48 nie śpię w hotelu, a nie na dołku
48 koła na melanże przez pół roku
Dziś do mnie dzwonią ludzie na których patrzyłem z boku
Dzwonią by coś zadziałać, co kurewko, jesteś w szoku?

Wszędzie gdzie się ruszam to jestem rozchwytywany
Miałem plany, mam plany by odstąpić od bramy
Siano przeliczę z tej muzyki, nie samary
To całe gówno które ciągnę za sobą wziąć na bary
Nie zamyka mi się morda, kiedy to zrozumiecie
Mam dużo do powiedzenia ale najpierw dawaj becel
Chyba że samemu sobie odpalę becel
Skleję kilka tracków co mi znudzą się na jesień
Wszyscy mnie chcą wszędzie, ja nie chcę wszystkich
Czasem takie wrażenie mam, skróciły się używki
Już dawno się nie mogę się uwolnić od wszystkich
Nie jarają mnie brudasy ani alternatywki
Tu skończyłem u kurwiska o dziewiątej nad ranem
Nie wiem jak się tam znalazłem, jak się ?

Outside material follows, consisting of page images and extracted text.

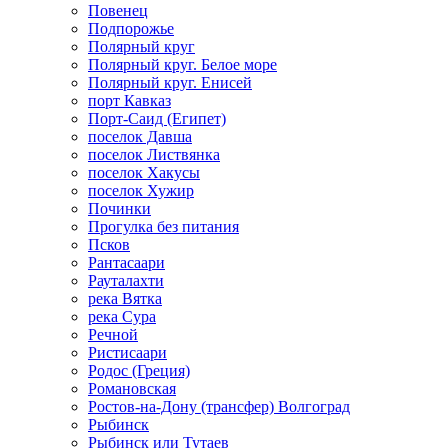
Повенец
Подпорожье
Полярный круг
Полярный круг. Белое море
Полярный круг. Енисей
порт Кавказ
Порт-Саид (Египет)
поселок Давша
поселок Листвянка
поселок Хакусы
поселок Хужир
Починки
Прогулка без питания
Псков
Рантасаари
Рауталахти
река Вятка
река Сура
Речной
Ристисаари
Родос (Греция)
Романовская
Ростов-на-Дону (трансфер) Волгоград
Рыбинск
Рыбинск или Тутаев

Nie wiem która to już suka mówi że jestem jej panem
Powoli zaczyna wkurwiać mnie to rozchwytywanie
"Pozdrowisz mojego zioma?" wypierdalaj, nie pozdrowię
? ludzi że pojebało się w głowie
Czego oni są ode mnie, jestem dalej ten sam człowiek
Tylko z tendencjami do wyjebania się na ?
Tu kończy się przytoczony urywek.